In January, Gaddy began a detail as an administrative officer in the Office of the Assistant Attorney General. She enjoys working in the federal government and being back in the U.S. She has reconnected with old friends, and with Lehigh, where she’s the executive co-chair of BALANCE, the Black and Latinx Alumni Network for Community and Equity. She says that as an undergrad, she was inspired by the students who came before her, particularly students of color, and now she wants to give back in the same way.
 
Service has always been important to Gaddy.
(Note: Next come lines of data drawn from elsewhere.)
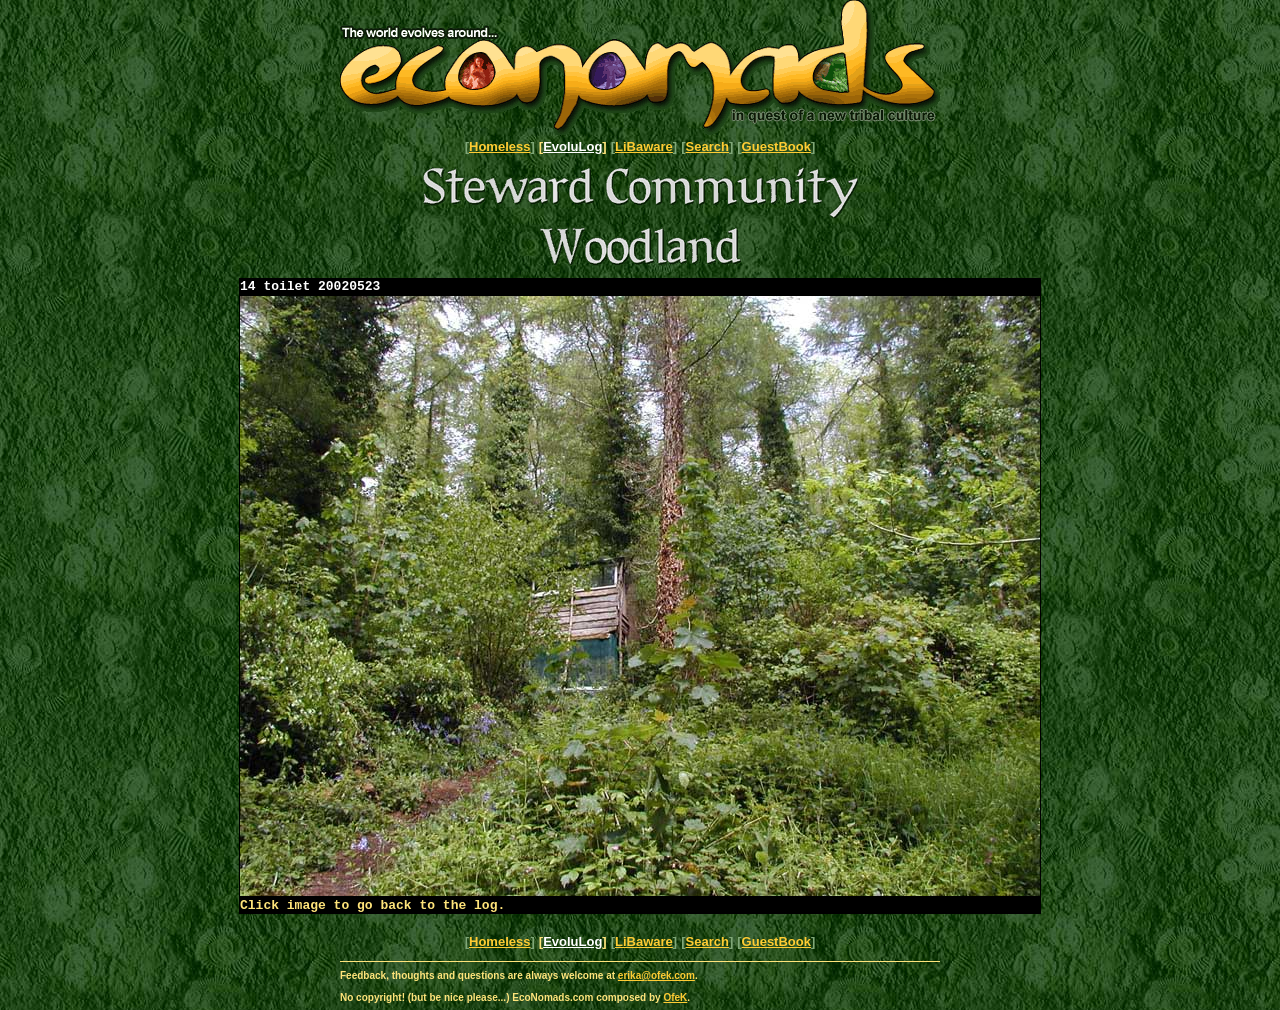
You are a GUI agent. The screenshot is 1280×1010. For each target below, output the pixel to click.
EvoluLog (572, 146)
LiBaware (644, 146)
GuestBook (776, 146)
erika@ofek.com (656, 981)
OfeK (675, 1003)
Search (707, 146)
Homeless (499, 146)
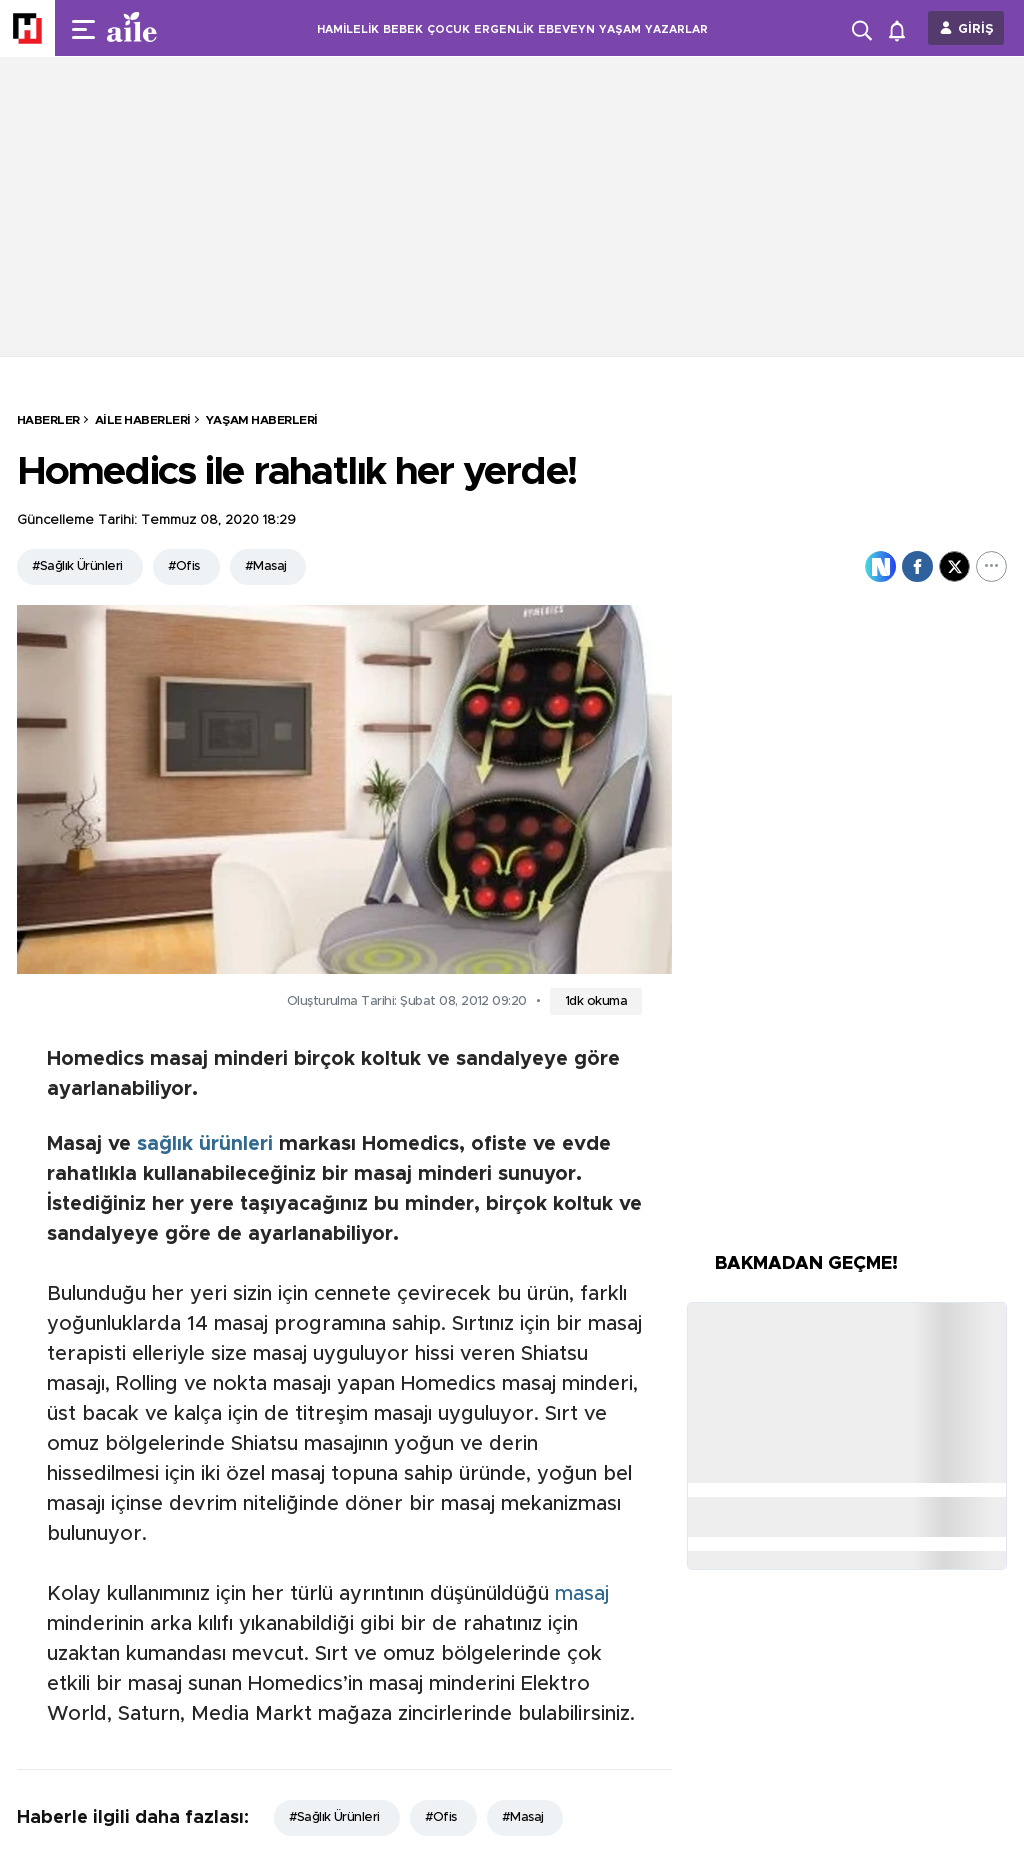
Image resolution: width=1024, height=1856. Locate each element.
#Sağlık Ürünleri (77, 566)
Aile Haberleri (143, 420)
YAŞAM (620, 29)
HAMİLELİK (348, 29)
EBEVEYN (566, 29)
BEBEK (403, 29)
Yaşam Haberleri (262, 420)
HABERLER (48, 420)
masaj (582, 1594)
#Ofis (184, 566)
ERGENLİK (504, 29)
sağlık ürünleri (205, 1144)
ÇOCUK (448, 29)
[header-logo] (172, 28)
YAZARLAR (676, 29)
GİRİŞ (976, 29)
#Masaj (266, 566)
As a student, she was a part of Lehigh’s African-Caribbean Culture Club and Black Student Union, served as an Orientation Leader, managed the Lehigh men's basketball team, served as an assistant teacher for Professor Kashi Johnson’s Act Like You Know Hip Hop Theater Course, led the Umoja House Residents Hall Council and helped charter a chapter of Sigma Gamma Rho Sorority, a historically black sorority. Now, in addition to co-chairing BALANCE, she is also a member of Choate’s Alumni Association Executive Committee’s Equity and Inclusion Ad Hoc Committee and an alumni mentor in AUP’s Global Mentor Program.
 

“It’s important to me to help others, to be there for people,” Gaddy says. “If you find any sort of success, you should be using that to help other people, even if it's just for five minutes. You never know how much impact you could have on someone else.”